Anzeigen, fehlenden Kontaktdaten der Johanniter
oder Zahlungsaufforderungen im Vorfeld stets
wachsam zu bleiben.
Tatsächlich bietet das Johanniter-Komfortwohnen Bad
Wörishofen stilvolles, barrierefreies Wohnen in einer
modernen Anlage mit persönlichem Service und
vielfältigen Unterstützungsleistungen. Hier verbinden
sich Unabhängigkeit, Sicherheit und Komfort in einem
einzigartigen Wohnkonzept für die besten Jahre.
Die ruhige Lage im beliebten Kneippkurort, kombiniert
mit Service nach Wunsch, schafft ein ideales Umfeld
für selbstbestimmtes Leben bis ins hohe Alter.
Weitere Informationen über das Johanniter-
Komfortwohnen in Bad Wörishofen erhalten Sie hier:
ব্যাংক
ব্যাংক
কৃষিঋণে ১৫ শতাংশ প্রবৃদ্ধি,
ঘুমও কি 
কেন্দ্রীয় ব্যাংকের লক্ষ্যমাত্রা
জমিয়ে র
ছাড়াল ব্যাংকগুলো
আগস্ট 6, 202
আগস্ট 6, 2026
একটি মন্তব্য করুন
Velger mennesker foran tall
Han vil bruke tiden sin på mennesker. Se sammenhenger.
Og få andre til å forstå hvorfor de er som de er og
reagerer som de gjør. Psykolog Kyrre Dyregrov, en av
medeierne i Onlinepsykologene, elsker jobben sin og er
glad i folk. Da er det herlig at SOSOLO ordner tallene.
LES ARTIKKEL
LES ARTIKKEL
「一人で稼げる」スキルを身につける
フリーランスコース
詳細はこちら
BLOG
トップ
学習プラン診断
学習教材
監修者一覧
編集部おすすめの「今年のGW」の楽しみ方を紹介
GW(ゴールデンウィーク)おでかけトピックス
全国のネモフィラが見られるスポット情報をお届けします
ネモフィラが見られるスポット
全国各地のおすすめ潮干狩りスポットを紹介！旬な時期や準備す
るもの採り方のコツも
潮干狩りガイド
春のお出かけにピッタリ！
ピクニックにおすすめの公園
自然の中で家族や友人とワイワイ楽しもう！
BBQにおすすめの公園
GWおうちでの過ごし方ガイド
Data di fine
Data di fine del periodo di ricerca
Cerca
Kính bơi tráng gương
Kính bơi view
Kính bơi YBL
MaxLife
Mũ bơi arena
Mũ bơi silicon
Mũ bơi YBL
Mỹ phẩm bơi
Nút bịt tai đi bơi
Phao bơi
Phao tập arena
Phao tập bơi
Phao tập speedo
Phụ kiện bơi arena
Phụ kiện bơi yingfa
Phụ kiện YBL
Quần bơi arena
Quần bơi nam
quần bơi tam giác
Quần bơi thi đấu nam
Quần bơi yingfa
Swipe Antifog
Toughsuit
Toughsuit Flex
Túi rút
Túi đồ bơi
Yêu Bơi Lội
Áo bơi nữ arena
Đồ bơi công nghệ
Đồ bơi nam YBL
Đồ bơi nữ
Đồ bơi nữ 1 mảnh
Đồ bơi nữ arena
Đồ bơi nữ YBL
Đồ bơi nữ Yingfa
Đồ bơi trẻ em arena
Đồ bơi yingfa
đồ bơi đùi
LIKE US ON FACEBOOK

# # # #

▶ **Task item**
Return all lines in the data that include the word "fine".

▶ **Exercise output**
Data di fine
Data di fine del periodo di ricerca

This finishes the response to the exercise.